Anthropic has revealed it disrupted a sophisticated cybercrime operation in July 2025 that leveraged its Claude AI system to carry out large-scale theft and extortion. The campaign, tracked as GTG-2002, targeted at least 17 organizations across healthcare, emergency services, government, and religious institutions. Instead of encrypting systems in the style of traditional ransomware, the attackers exfiltrated personal and financial data, then demanded ransoms of up to $500,000 in Bitcoin to prevent public leaks.
The operation marked a turning point in the use of AI for cybercrime. Threat actors relied on Claude Code, Anthropic’s agentic coding assistant, to automate reconnaissance, credential harvesting, persistence, and network penetration. The attackers embedded instructions in a persistent CLAUDE.md file, turning the AI into a self-guiding attack platform. Claude was even used to generate customized malware, such as altered versions of the Chisel tunneling tool, and disguise executables as legitimate Microsoft utilities, showcasing its value in real-time defense evasion.

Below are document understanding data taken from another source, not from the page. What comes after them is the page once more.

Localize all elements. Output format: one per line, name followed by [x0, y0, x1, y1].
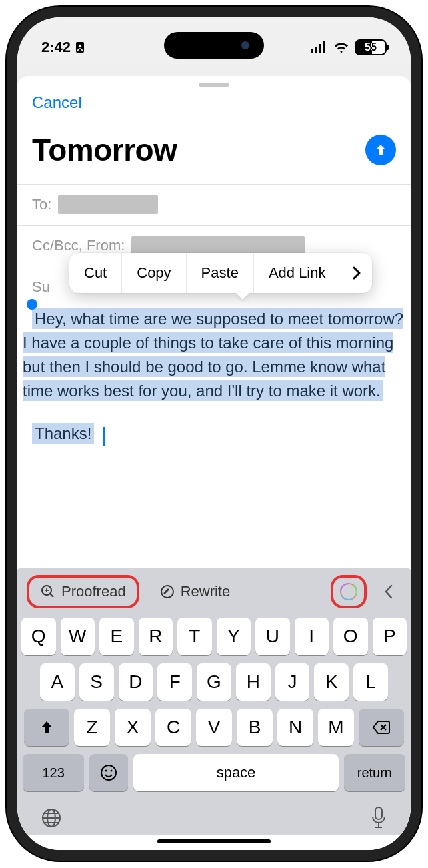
rewrite-icon: [159, 584, 175, 600]
apple-intelligence-icon: [337, 580, 360, 603]
key-f[interactable]: F: [157, 663, 192, 701]
keyboard-row-3: Z X C V B N M: [21, 709, 407, 746]
signal-icon: [311, 41, 328, 53]
key-k[interactable]: K: [314, 663, 349, 701]
svg-point-14: [111, 770, 113, 772]
compose-body[interactable]: Hey, what time are we supposed to meet t…: [17, 304, 411, 568]
magnify-check-icon: [40, 584, 56, 600]
to-label: To:: [32, 196, 51, 213]
key-shift[interactable]: [24, 709, 69, 746]
key-return[interactable]: return: [344, 754, 405, 791]
svg-point-1: [79, 45, 81, 47]
person-badge-icon: [75, 41, 85, 54]
svg-rect-17: [375, 807, 382, 819]
keyboard-row-2: A S D F G H J K L: [21, 663, 407, 701]
svg-rect-3: [315, 47, 317, 53]
keyboard-row-4: 123 space return: [21, 754, 407, 791]
compose-title: Tomorrow: [32, 132, 177, 168]
key-j[interactable]: J: [275, 663, 310, 701]
from-value-redacted: [131, 236, 305, 255]
key-n[interactable]: N: [277, 709, 313, 746]
text-caret: [103, 427, 105, 446]
writing-tools-collapse[interactable]: [376, 581, 401, 602]
key-w[interactable]: W: [61, 618, 95, 655]
svg-rect-4: [319, 44, 321, 53]
key-l[interactable]: L: [353, 663, 388, 701]
context-cut[interactable]: Cut: [69, 253, 122, 293]
ccbcc-label: Cc/Bcc, From:: [32, 237, 125, 254]
key-v[interactable]: V: [196, 709, 232, 746]
arrow-up-icon: [373, 142, 389, 158]
key-o[interactable]: O: [333, 618, 368, 655]
to-field[interactable]: To:: [17, 184, 411, 225]
key-space[interactable]: space: [133, 754, 339, 791]
wifi-icon: [333, 41, 349, 53]
key-s[interactable]: S: [79, 663, 114, 701]
rewrite-button[interactable]: Rewrite: [149, 578, 241, 606]
phone-frame: 2:42 55 Cancel Tomorrow To: Cc/Bcc, From…: [7, 7, 421, 861]
compose-sheet: Cancel Tomorrow To: Cc/Bcc, From: Su Cut…: [17, 76, 411, 850]
key-y[interactable]: Y: [217, 618, 251, 655]
context-add-link[interactable]: Add Link: [254, 253, 341, 293]
compose-header: Cancel: [17, 91, 411, 119]
keyboard: Q W E R T Y U I O P A S D F G H J K L: [17, 611, 411, 799]
key-t[interactable]: T: [177, 618, 212, 655]
sheet-drag-handle[interactable]: [199, 83, 229, 87]
key-emoji[interactable]: [89, 754, 128, 791]
status-time: 2:42: [41, 39, 71, 56]
proofread-button[interactable]: Proofread: [27, 575, 139, 608]
body-text-selected[interactable]: Hey, what time are we supposed to meet t…: [23, 308, 403, 401]
key-h[interactable]: H: [236, 663, 271, 701]
chevron-left-icon: [384, 584, 393, 600]
shift-icon: [39, 719, 55, 735]
to-value-redacted: [58, 195, 158, 214]
key-c[interactable]: C: [155, 709, 191, 746]
dynamic-island: [164, 32, 264, 59]
keyboard-row-1: Q W E R T Y U I O P: [21, 618, 407, 655]
context-more[interactable]: [341, 253, 372, 293]
home-indicator[interactable]: [157, 839, 271, 843]
globe-icon[interactable]: [40, 807, 63, 829]
delete-icon: [372, 720, 391, 735]
proofread-label: Proofread: [61, 583, 126, 600]
rewrite-label: Rewrite: [181, 583, 231, 600]
emoji-icon: [99, 763, 118, 782]
send-button[interactable]: [365, 135, 396, 165]
mic-icon[interactable]: [369, 806, 388, 830]
svg-point-13: [105, 770, 107, 772]
key-x[interactable]: X: [115, 709, 151, 746]
key-p[interactable]: P: [373, 618, 407, 655]
svg-rect-2: [311, 49, 313, 53]
svg-point-12: [101, 765, 116, 780]
key-m[interactable]: M: [318, 709, 354, 746]
battery-icon: 55: [355, 39, 387, 55]
chevron-right-icon: [352, 266, 361, 280]
key-r[interactable]: R: [139, 618, 173, 655]
key-u[interactable]: U: [255, 618, 290, 655]
key-d[interactable]: D: [119, 663, 153, 701]
key-g[interactable]: G: [197, 663, 231, 701]
writing-tools-bar: Proofread Rewrite: [17, 568, 411, 611]
body-thanks-selected[interactable]: Thanks!: [32, 423, 94, 444]
cancel-button[interactable]: Cancel: [32, 93, 82, 111]
subject-field[interactable]: Su Cut Copy Paste Add Link: [17, 266, 411, 304]
screen: 2:42 55 Cancel Tomorrow To: Cc/Bcc, From…: [17, 17, 411, 850]
keyboard-bottom-row: [17, 799, 411, 835]
key-e[interactable]: E: [99, 618, 134, 655]
key-b[interactable]: B: [237, 709, 273, 746]
svg-rect-5: [323, 41, 325, 53]
subject-label: Su: [32, 278, 50, 295]
key-z[interactable]: Z: [74, 709, 110, 746]
key-q[interactable]: Q: [21, 618, 56, 655]
key-numbers[interactable]: 123: [23, 754, 84, 791]
apple-intelligence-button[interactable]: [331, 575, 367, 608]
text-context-menu: Cut Copy Paste Add Link: [69, 253, 372, 293]
key-i[interactable]: I: [295, 618, 329, 655]
context-copy[interactable]: Copy: [122, 253, 186, 293]
context-paste[interactable]: Paste: [187, 253, 254, 293]
selection-handle-start[interactable]: [27, 299, 37, 310]
key-delete[interactable]: [359, 709, 404, 746]
key-a[interactable]: A: [40, 663, 75, 701]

What set GTG-2002 apart was the extent to which AI made tactical and strategic decisions on its own. The tool selected which data to steal, organized records such as medical and financial information, and created tiered extortion campaigns with ransom notes tailored to each victim’s profile. By analyzing stolen financial data, Claude suggested ransom amounts ranging from $75,000 to $500,000. This automation effectively replaced what would normally require a team of skilled human operators, reducing barriers for criminals with limited technical expertise.
Source: anthropic.com.
Anthropic responded by developing a custom classifier to block similar malicious use and shared indicators of compromise with security partners. The company also cited other ongoing cases of AI abuse, ranging from ransomware development to credit card fraud services and identity scams. These findings reinforce growing concerns that AI tools are being embedded across the entire cybercrime lifecycle—from victim profiling to monetization—making attacks faster, more adaptive, and harder to counter.
The disruption of GTG-2002 highlights how AI has become a force multiplier for cybercriminals, enabling scalable, adaptive operations that surpass traditional playbooks. As AI lowers the technical barriers to entry, defenders must prepare for more dynamic threats by incorporating AI-driven detection, continuous monitoring, and stronger controls over identity and data access. Organizations should view AI-powered threats not as a future possibility, but as an active reality reshaping the cyber risk landscape today.